The Bonferroni simultaneous confidence interval is given by
    {"×".join([f"[{((a_means[i]) - t_alpha * np.sqrt(a_cov[i, i]) / np.sqrt(n))[0]}, {((a_means[i]) + t_alpha * np.sqrt(a_cov[i, i]) / np.sqrt(n))[0]}]"for i in range(k)])}
""")


The Bonferroni simultaneous confidence interval is given by
    [-0.07359273266943156, 1.2735927326694303]×[0.7523762685529175, 2.6476237314470845]

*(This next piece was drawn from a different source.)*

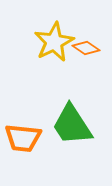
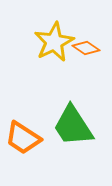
green trapezoid: moved 1 px right, 1 px down
orange trapezoid: rotated 27 degrees clockwise
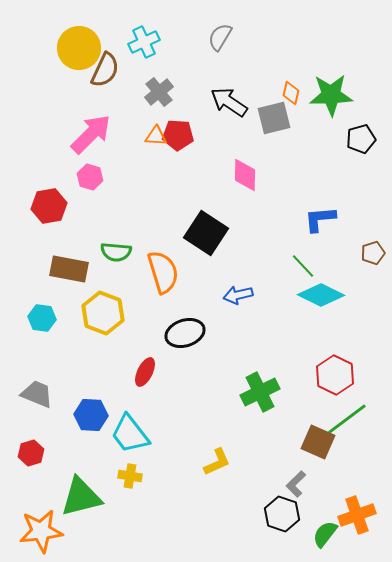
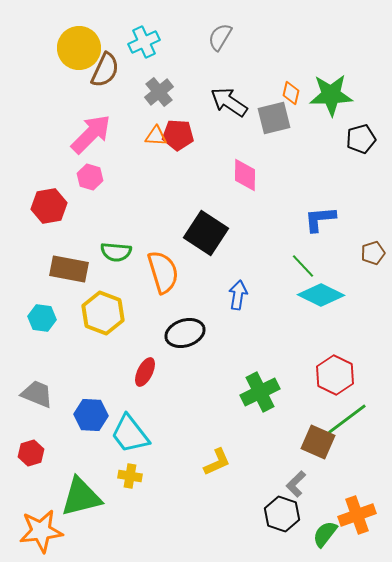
blue arrow at (238, 295): rotated 112 degrees clockwise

Notice that $\begin{bmatrix} 0\\0 \end{bmatrix} ∉ [-0.0736, 1.2736]×[0.7524, 2.6476]$, hence we must reject $H_0$.

## Question 3
A prison divides prisoners into 3 parts: ordinary prisoners (catagory 1), crazy prisoners(catagory 2) and other prisoners(catagory 3). 20 prisoners were selected from each of the 3 parts to measure the length of their ears. Under the hypothesis of multivariate normality, we tried to test whether there was significant difference in the length of ears of 3 parts ($\alpha = 0.05$).

In [9]:
df = pd.read_csv("4_10.csv")
df

Unnamed: 0,x1,y1,x2,y2,x3,y3
0,59,59,70,69,63,63
1,60,65,69,68,56,57
2,58,62,65,65,62,62
3,59,59,62,60,59,58
4,50,48,59,56,62,58
5,59,65,55,58,50,57
6,62,62,60,58,63,63
7,63,62,58,64,61,62
8,68,72,65,67,55,59
9,63,66,67,62,63,63


In [10]:
means = np.array(df.mean()).reshape(-1, 1)
cov = np.array(df.cov())

In [11]:
n = len(df)
k = 3
p = 2
alpha = 0.05
mmeans = sum([means[2 * i: 2 * i + 2] for i in range(0, k)]) / k

E = (n - 1) * sum([cov[2 * i : 2 * i + 2, 2 * i : 2 * i + 2] for i in range(0, k)])
H = n * sum([(means[2 * i : 2 * i + 2] - mmeans) @ (means[2 * i : 2 * i + 2] - mmeans).T for i in range(0, k)])
L = np.linalg.det(E) / np.linalg.det(E + H)
F = (k * n - k - p + 1) * (1 - np.sqrt(L)) / p / np.sqrt(L)
F_alpha = f.ppf(1 - alpha, 2 * p, 2 * (k * n - k - p + 1))

print(f"""
F = {F : .4f}
F({alpha}, {2 * p}, {2 * (k * n - k - p + 1)}) = {F_alpha : .4f}
""")


F =  1.1069
F(0.05, 4, 112) =  2.4527



**Solution:**
We want to test whether $H_0: \mu_1 = \mu_2 = \mu_3$ or $H_1:$ At least 2 of $\mu_1, \mu_2, \mu_3$ are unequal, with the significance level of $1 - \alpha = 0.95$.

The test statistic $F = \frac{(n - k - p + 1)\sqrt\Lambda}{p\sqrt\Lambda}=1.1069 < F(\alpha, 2p, 2(n - k - p + 1)) = 2.4527$, hence we cannot reject $H_0$.